Idealism

I slipped in class today and said something I would not normally say.

The discussion was on the federal government shutdown (possibility) and budgets (reality). A student questioned why there was so little national governance over state educational policy and as a class we put the topic of federalism into the nice neat box of reserved and exclusive powers. Drawing parallels to the crisis in the State of California, I commented that the current disagreements are a  partisan issue. The student then asked, “Why would Republicans be willing to do this much damage to our education system?” There was not even a second before I responded, “Because Republicans want to destroy the existing system and privatize it all.”

I was embarrassed the minute the words came out of my mouth. I do not typically share my personal views with the class without clear labels in a safe conversation. It was an ardent political statement, and I was upset with myself for saying it.  But it was out there.

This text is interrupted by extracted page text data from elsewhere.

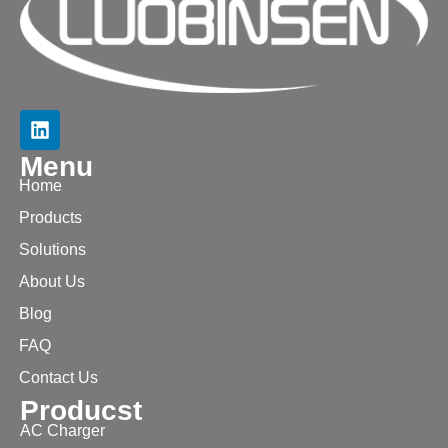
Menu
Home
Products
Solutions
About Us
Blog
FAQ
Contact Us
Producst
AC Charger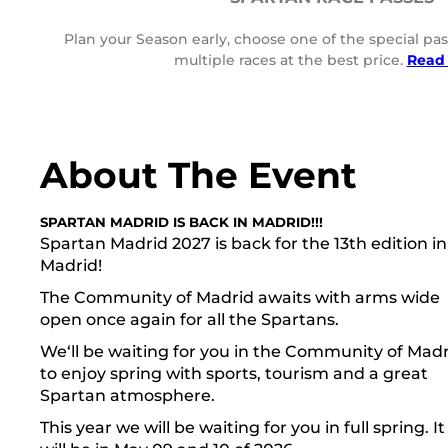
Plan your Season early, choose one of the special pas
multiple races at the best price.
Read
About The Event
SPARTAN MADRID IS BACK IN MADRID!!!
Spartan Madrid 2027 is back for the 13th edition in
Madrid!
The Community of Madrid awaits with arms wide
open once again for all the Spartans.
We‘ll be waiting for you in the Community of Mad
to enjoy spring with sports, tourism and a great
Spartan atmosphere.
This year we will be waiting for you in full spring. It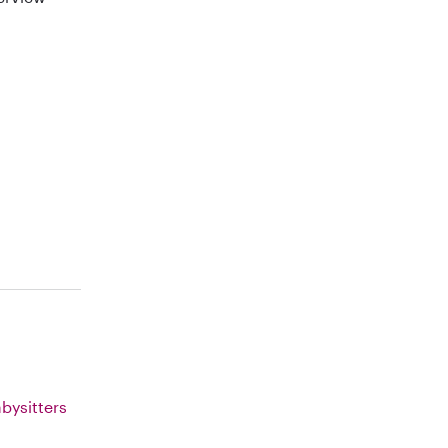
bysitters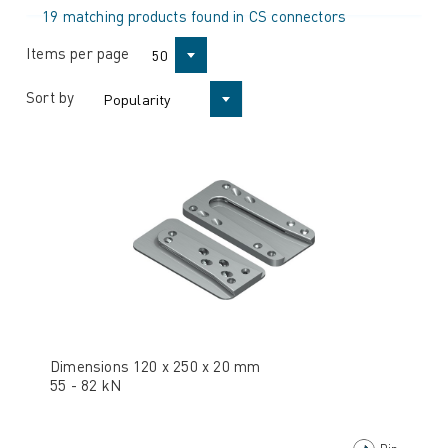
19 matching products found in CS connectors
Items per page
50
Sort by
Popularity
Dimensions 120 x 250 x 20 mm
55 - 82 kN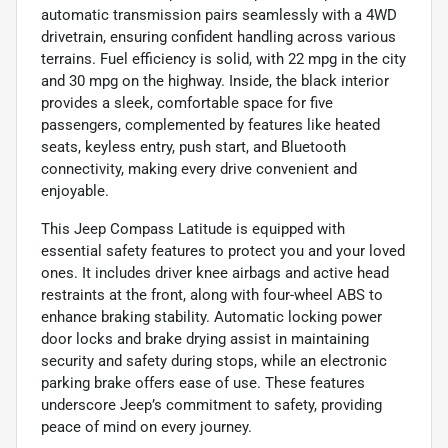
automatic transmission pairs seamlessly with a 4WD
drivetrain, ensuring confident handling across various
terrains. Fuel efficiency is solid, with 22 mpg in the city
and 30 mpg on the highway. Inside, the black interior
provides a sleek, comfortable space for five
passengers, complemented by features like heated
seats, keyless entry, push start, and Bluetooth
connectivity, making every drive convenient and
enjoyable.
This Jeep Compass Latitude is equipped with
essential safety features to protect you and your loved
ones. It includes driver knee airbags and active head
restraints at the front, along with four-wheel ABS to
enhance braking stability. Automatic locking power
door locks and brake drying assist in maintaining
security and safety during stops, while an electronic
parking brake offers ease of use. These features
underscore Jeep’s commitment to safety, providing
peace of mind on every journey.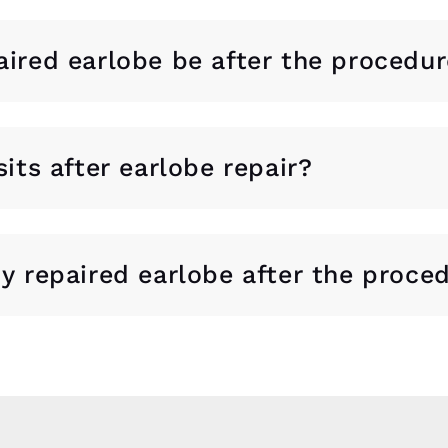
aired earlobe be after the procedu
sits after earlobe repair?
my repaired earlobe after the proce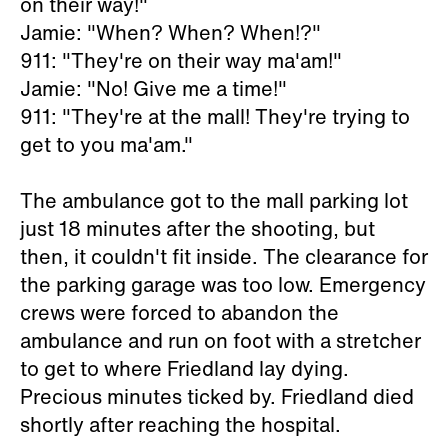
on their way!"
Jamie: "When? When? When!?"
911: "They're on their way ma'am!"
Jamie: "No! Give me a time!"
911: "They're at the mall! They're trying to
get to you ma'am."
The ambulance got to the mall parking lot
just 18 minutes after the shooting, but
then, it couldn't fit inside. The clearance for
the parking garage was too low. Emergency
crews were forced to abandon the
ambulance and run on foot with a stretcher
to get to where Friedland lay dying.
Precious minutes ticked by. Friedland died
shortly after reaching the hospital.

My students enjoyed my discomfort for a minute as I apologized for being so blunt. I re-focused the conversation and we continued on with class.

Analyzing the conversation again while waiting for news on our (possible) federal shutdown I have re-confirmed that I am an idealist.

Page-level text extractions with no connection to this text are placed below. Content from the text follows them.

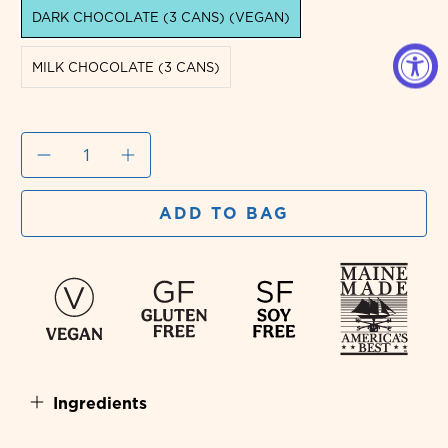
DARK CHOCOLATE (3 CANS) (VEGAN)
MILK CHOCOLATE (3 CANS)
Qty
ADD TO BAG
Ingredients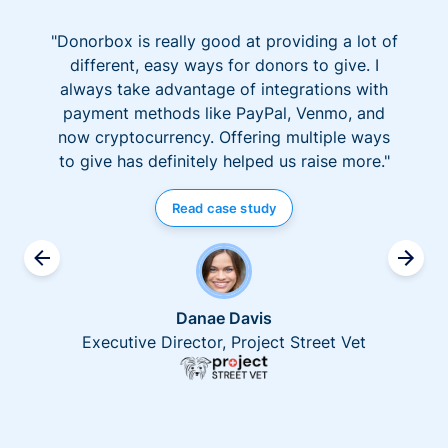
"Donorbox is really good at providing a lot of
different, easy ways for donors to give. I
always take advantage of integrations with
payment methods like PayPal, Venmo, and
now cryptocurrency. Offering multiple ways
to give has definitely helped us raise more."
Read case study
Danae Davis
Executive Director, Project Street Vet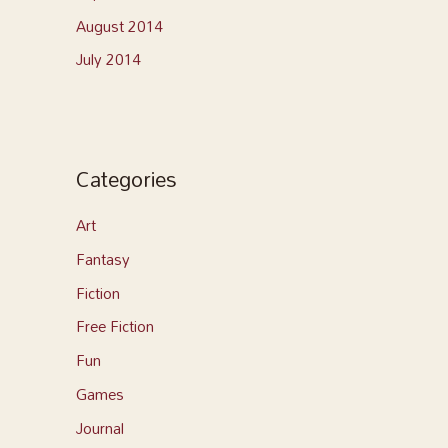
August 2014
July 2014
Categories
Art
Fantasy
Fiction
Free Fiction
Fun
Games
Journal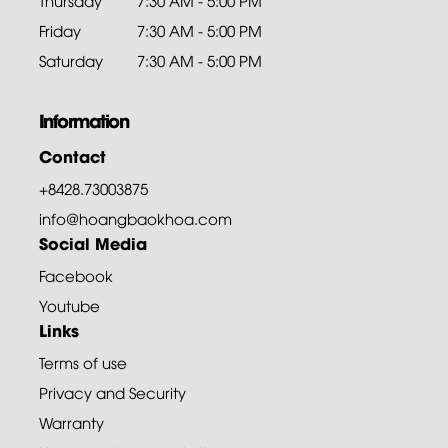
Thursday
7:30 AM - 5:00 PM
Friday
7:30 AM - 5:00 PM
Saturday
7:30 AM - 5:00 PM
Information
Contact
+8428.73003875
info@hoangbaokhoa.com
Social Media
Facebook
Youtube
Links
Terms of use
Privacy and Security
Warranty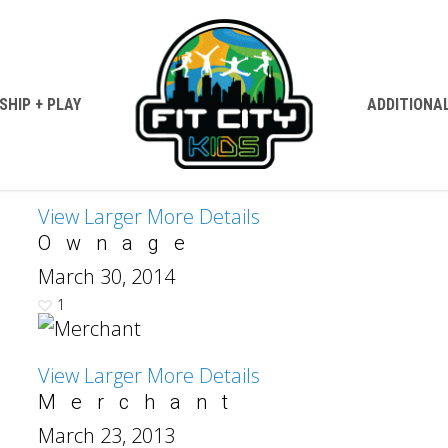
HIP + PLAY
ADDITIONA
View Larger
More Details
Ownage
March 30, 2014
1
View Larger
More Details
Merchant
March 23, 2013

I believe our elected representatives can work together.
I believe they want to act for the best interest of our country and not solely for moral and money purposes.
I believe that political will is all that is needed to take action.
I believe in democracy.

Idealism in education leads me to these thoughts:
I believe my students can learn.
I believe good teachers make a difference in students’ lives.
I believe in a public education system that provides ALL people access to educational opportunities.
I believe educational issues can be addressed with visionary policy.
I believe I have a voice.

I will return to my objective stance in the classroom and encourage my students to converse on topics and issues that are important to them. I hope my idealism is catchy and the conversations will focus on the positive possibilities and realities as everyone works for change.  But I guess that, too, is idealistic.